[ExI] sciam blog article

Rafal Smigrodzki rafal.smigrodzki at gmail.com
Fri Apr 1 04:11:32 UTC 2016


On Wed, Mar 30, 2016 at 10:51 AM, Robin D Hanson <rhanson at gmu.edu> wrote:

You go on to argue that the cortex is our most uniquely human brain part
> and arguably the seat of our most general reasoning abilities. But even if
> these are true, they don’t at all speak to the overall abilities of a
> system which only had the equivalent of a cortex.
>

### Indeed, but these arguments support the notion that general reasoning
abilities should be achievable using a modular, relatively simple
algorithm, rather than a horrendously complex one.

-------------------

>
> If you put a deep neural network with 2000 layers on top of whatever
> powers ATLAS robots you could get a pretty close facsimile of a human mind
> in a clumsy human body.
>
>
> Here you seem to claim that everything but the cortex is relatively
> trivial - that  we already have all those abilities modeled, and all we
> need is to add a cortex to have a complete system. THAT is the claim for
> which I’d like to see evidence.
>

### Yes, a lot of the complicated stuff outside of the cortex has already
been realized in silico, but this doesn't make it trivial. It took decades
of work by thousands of researchers to get to the Robodog recovering from a
kick. And we do already have AI programs which are capable of emulating the
function of parts of the cortex, to learn highly complex behavior from
experience. In fact, I would guess that there is a large class of
cortex-like algorithms that are not highly complex, yet solve very
difficult problems one domain at a time.

I would however venture that to make a true functional substitute for a
human, rather than a copy just able to star in demo clips, AI researchers
still need to perfect a motivation system that would fit between the
AlphaGo optimization algorithm and the lower functions already embodied in
existing robot designs.

Motivation might feel like a beguilingly simple issue but the brain
structures that subserve it are actually very complex.
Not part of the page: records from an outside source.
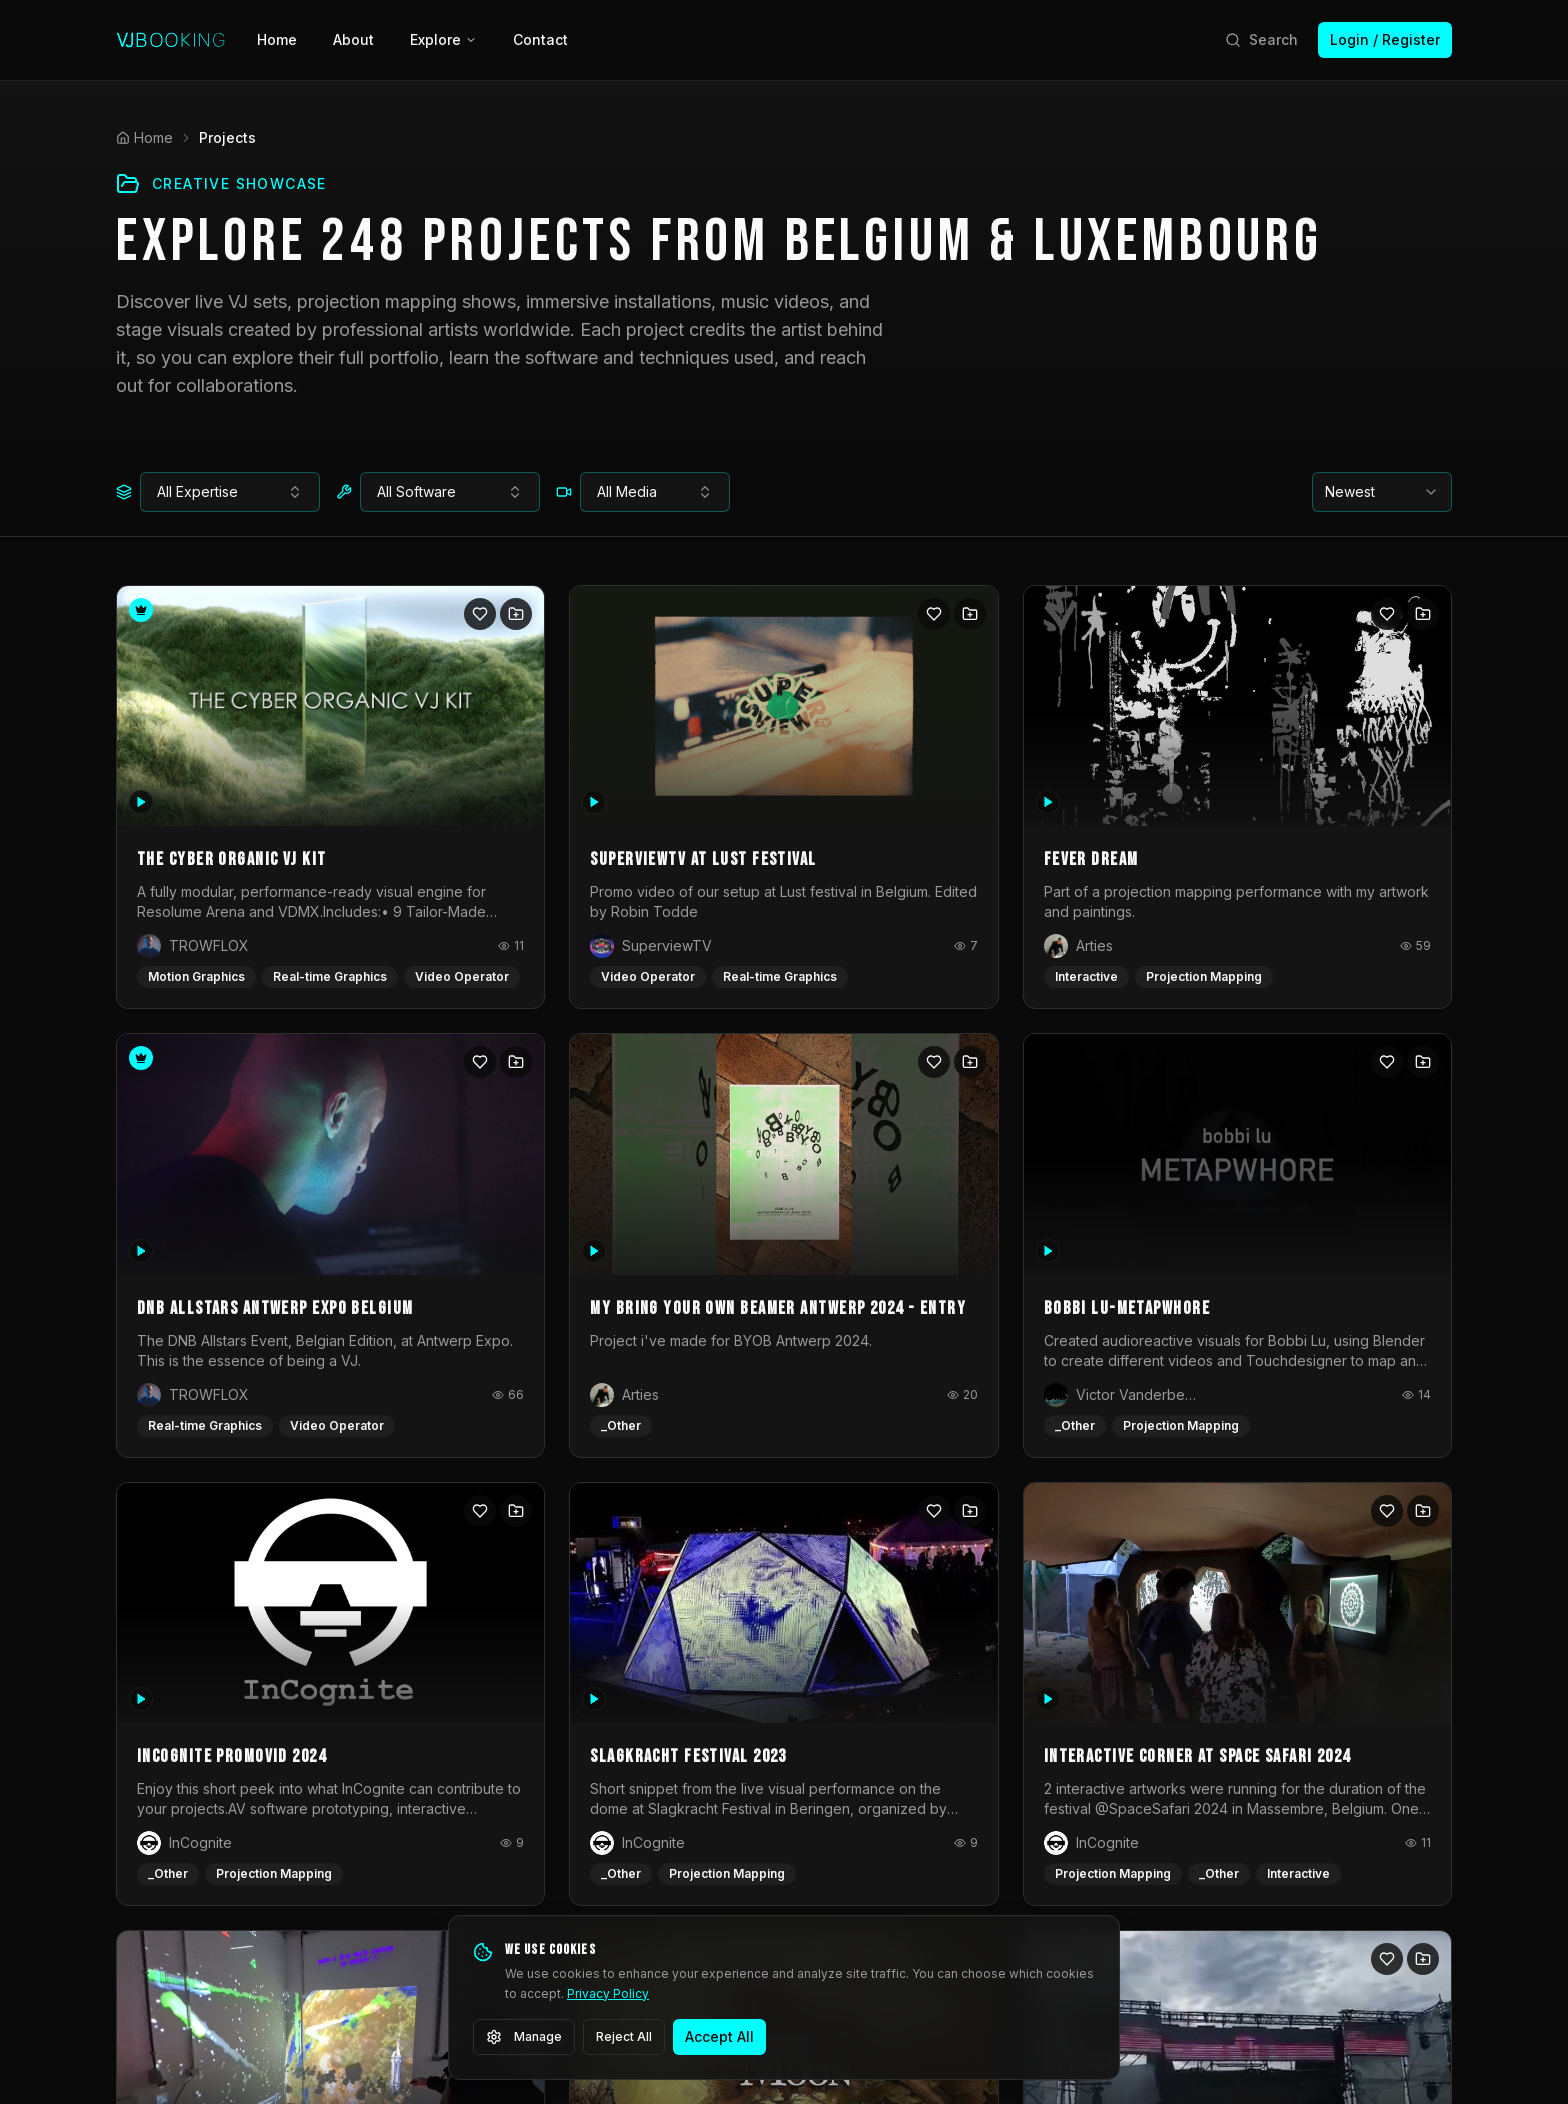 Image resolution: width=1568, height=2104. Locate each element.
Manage (524, 2037)
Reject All (624, 2036)
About (353, 39)
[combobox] (230, 492)
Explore (443, 39)
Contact (540, 39)
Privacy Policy (608, 1993)
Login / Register (1385, 39)
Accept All (719, 2036)
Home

This is the part of
the brain that has to bridge the hardwired knowledge of the brainstem and
midbrain and the completely learned function of the cortex. The high-level
commands inherent in motivation are evolutionarily conserved but their
precise implementation is a system of very high level learned behaviors.
The limbic system and multiple forebrain nuclei, many capable of learning,
and all wired in a complex, non-modular network, have to work well to steer
you between mania, depression, ADD, unduly high or too low time preference,
weighing the competing demands of finding calories, allies, and fertile
mates while avoiding enemies, including the most complicated ones, your
conspecifics.

I don't know how much more work needs to be done to achieve this
unification. Many mildly autistic individuals manage to emulate some
subcortical functions in their cortex, slowly learning the usually
instinctual social niceties. Maybe it won't be too difficult to use
existing deep learning paradigms to implement complex motivation, going
from robo-nerds to social butterflies, maybe new discoveries would need to
be made. My guess is on the former but I am no expert in the area.

The next 10 years will be a very interesting time in AI research.